I got riled up the other morning.
This does not happen often. I am typically pretty happy-go-lucky, but Facebook took me over the edge.
It wasn’t a political statement, first-world problems or one of the uglier -isms, no it was pumpkin spice. In a world where we increasingly vilify real food in favor of weird, processed and extracted things like the powders, bars and Big Macs that are slowly killing us, I hit my wall at this autumn’s onslaught of pumpkin spice.
The aforementioned lattes, scones and pancakes are delicious, I’m sure, but they owe their flavor to pumpkin as much as a green Jolly Rancher gains its tart/sweet bite from apple juice. Rather than stew, I stood up and entered the kitchen, pulling a container of freshly roasted Galeux d’Eysines pumpkin out of the fridge. I combined it with oatmeal and baking spices, two tablespoons of maple sugar and a pinch of salt.

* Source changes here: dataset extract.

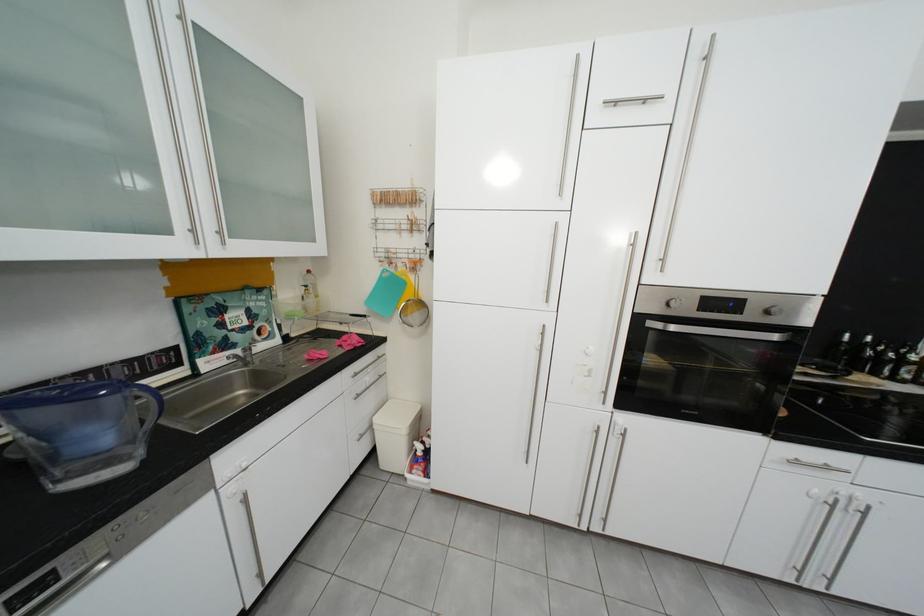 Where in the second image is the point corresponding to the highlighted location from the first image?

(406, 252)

And…? Success! Pumpkin spice that tasted like pumpkin. A breakfast with enough fibre to make every dietary organization in America faint with delight. Most importantly, it was hearty and delicious, the perfect start to a crisp fall or brisk winter day. You could even enjoy it with a latte.
Pumpkin Spice Oatmeal
Serves 4
Fresh pumpkin makes his extra special. Roast a peanut pumpkin, Speckled Hound, Long Island Cheese or Hubbard. Or open up a can. Just make sure there’s real pumpkin.
Ingredients:
- 1 cup fresh pumpkin purée
- 1 cup oatmeal
- 3 tbs maple or brown sugar
- 1/2 tsp cinnamon
- 1/8 tsp ginger
- 1/8 tsp nutmeg
- 1/8 tsp ground cloves
- 1/8 tsp ground all spice
- Pinch of salt
- 3 cups water
Directions:
- Mix together all ingredients in a small saucepan.
- Cook over medium heat, stirring as oatmeal thickens.
- Cook to desired thickness, remove from heat and serve.
Delicious! I just roasted a part of a gooseneck pumpkin left over from my CSA and was planning to make a big batch of oatmeal anyway. Nice to have “pumpkin spice” something with real pumpkin in it. Thank you!